Tara looked at me strangely and left me alone on the couch.
About an hour later, something like a conscience reared its sheepish head, and I went looking for her. First the kitchen, then upstairs, but she was gone.
Maybe I was taking the whole “Tara hates me, yippee” thing too far. Scott and Tara were still married, whatever their problems were, and she was obviously still talking to him. Now that I thought about it, had all that laughing at my expense been malicious?
A person doesn’t go from marriage to breaking up and then suddenly start waltzing around the house acting like nothing is wrong. Bad relationships have minefields of treacherous politics in every tiny thing. Lower or raise the TV volume when someone enters the room and it means something: consideration for her, or lack thereof. Wash the dishes after breakfast? One less thing she has to do, and thank you very much Honey.

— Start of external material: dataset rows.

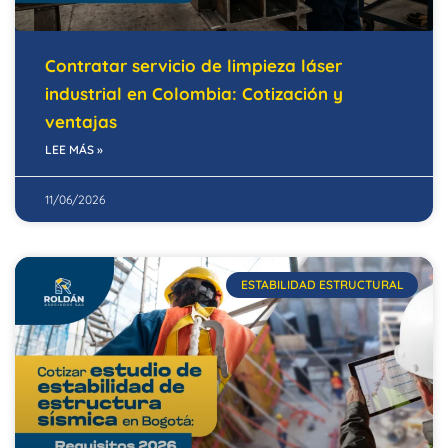
Contratar servicio de limpieza láser
industrial en Colombia: Cotización y
ventajas
LEE MÁS »
11/06/2026
ESTABILIDAD ESTRUCTURAL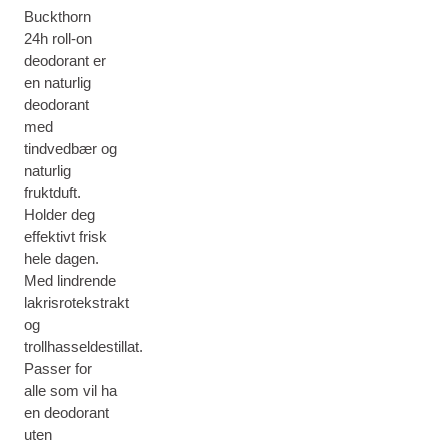
Buckthorn
24h roll-on
deodorant er
en naturlig
deodorant
med
tindvedbær og
naturlig
fruktduft.
Holder deg
effektivt frisk
hele dagen.
Med lindrende
lakrisrotekstrakt
og
trollhasseldestillat.
Passer for
alle som vil ha
en deodorant
uten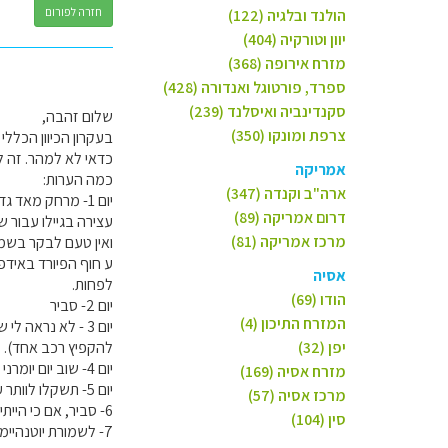
חזרה לפורום
הולנד ובלגיה (122)
יוון וטורקיה (404)
מזרח אירופה (368)
ספרד, פורטוגל ואנדורה (428)
סקנדינביה ואיסלנד (239)
שלום זהבה,
צרפת ומונקו (350)
בעקרון הכיוון הכלל
כדאי לא למהר. זה לא
אמריקה
כמה הערות:
ארה"ב וקנדה (347)
דרום אמריקה (89)
עצירה בגיילו עבור ש
מרכז אמריקה (81)
ואין טעם לבקר בשמו
אסיה
לפחות.
הודו (69)
יום 2- סביר
המזרח התיכון (4)
יום 3 - לא נראה
יפן (32)
להקפיץ רכב אחד).
יום 4- שוב יום יומרני מאד. משהו כמו 250 ק"מ בדרכים מאד איטיות. לדעתי להישאר ללון בדרך לבריקסדל. עמק מרהיב.
מזרח אסיה (169)
יום 5- תשקלו לוותר על יום זה ולהאט קצב. תוכלו להחליט במקום.
מרכז אסיה (57)
6- סביר, אם כי הייתי לוקחת מעבורת מהלסילט לגירנגר, או ההפך, ולא שייט הלוך חזור.
סין (104)
7- לשמורת יוטנהיימן מגיע לפחות יום אחד שלם.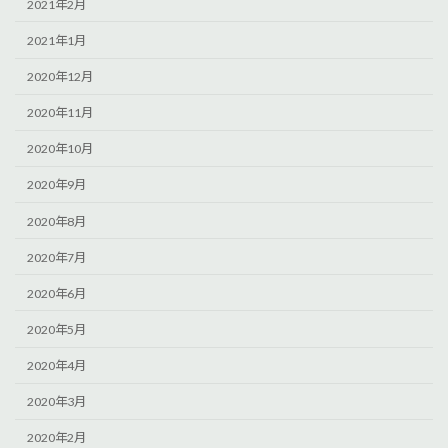
2021年2月
2021年1月
2020年12月
2020年11月
2020年10月
2020年9月
2020年8月
2020年7月
2020年6月
2020年5月
2020年4月
2020年3月
2020年2月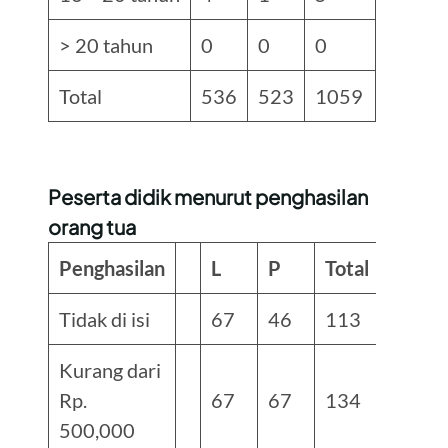
> 20 tahun
0
0
0
Total
536
523
1059
Peserta didik menurut penghasilan
orang tua
Penghasilan
L
P
Total
Tidak di isi
67
46
113
Kurang dari
Rp.
67
67
134
500,000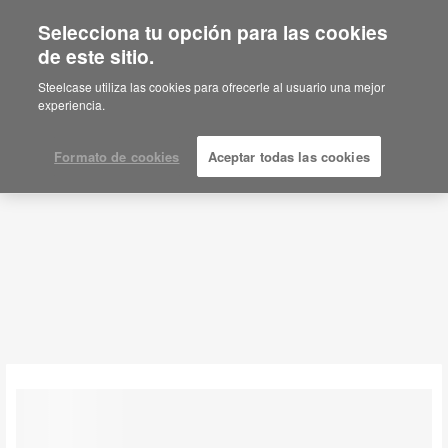
Selecciona tu opción para las cookies
de este sitio.
Height-Adjustable Desks
Steelcase utiliza las cookies para ofrecerle al usuario una mejor
experiencia.
Filtros
Formato de cookies
Aceptar todas las cookies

Scott could have been trying to fix things between them, and here I was not fixing things anymore. Or maybe he’d been walking around hating her, being a real ass about it, and now I was acting polite and nice and cruelly messing with her head.
And here I thought I’d caught an easy ride.
Sometime in the early afternoon, just when I felt it was safe to leave the house, I heard Scott’s phone ringing in the kitchen. I went in, picked it up, and checked for a picture on the front, but all I saw was a phone number. I answered it.
“Hello?” I said.
“Fuck you!” someone yelled. A woman, but not Tara. And not Pam from the mental clinic. Whoever she was, she hung up before I could put her in her place.
After a brief hesitation, I clicked and swiped until I figured out how to call her back and then did so. Nobody answered the first time, and nobody answered the second time, either. I went to put the phone in my pocket and it rang again. This time from a different number.
“You’re gonna fucking die, asshole,” a man’s voice said, and then he hung up. I was so shocked by the rudeness I forgot to put this guy in his place, too.
Both the man and the woman were angry, and anger makes people do reckless things. Reckless people worried me. That’s why, when I left the house for a drive, I noticed a silver sports car following me a little too closely. Whoever it was made sure to stay a few lengths behind.
I took a sudden turn after the bridge, hoping to lose him or her, but the silver car revved and squealed after me. I took another turn and it followed along easily, keeping pace. I would have turned again, but the sports car shot in front of me and slowed. Beer bottles flew from the driver’s side window landing on and around my car. One came crashing into the windshield, fracturing it with a lovely spider web of cracks that made it hard to see through.
The silver car angled across the narrow lane, blocking me in. The area looked beaten down and derelict and forgotten. With a chain link fence on one side and a hydrant poking out of the sidewalk on the other side, there was no way I could move forward. I put Scott’s car in reverse, already turning the wheel—and promptly bumped into something. When I looked back, I saw a big black Jeep blocking my way.
A young, muscular, Asian guy got out of the silver car waving his hands around and telling me to get out. I stole a glance behind me and saw a tubby white guy get out of the Jeep.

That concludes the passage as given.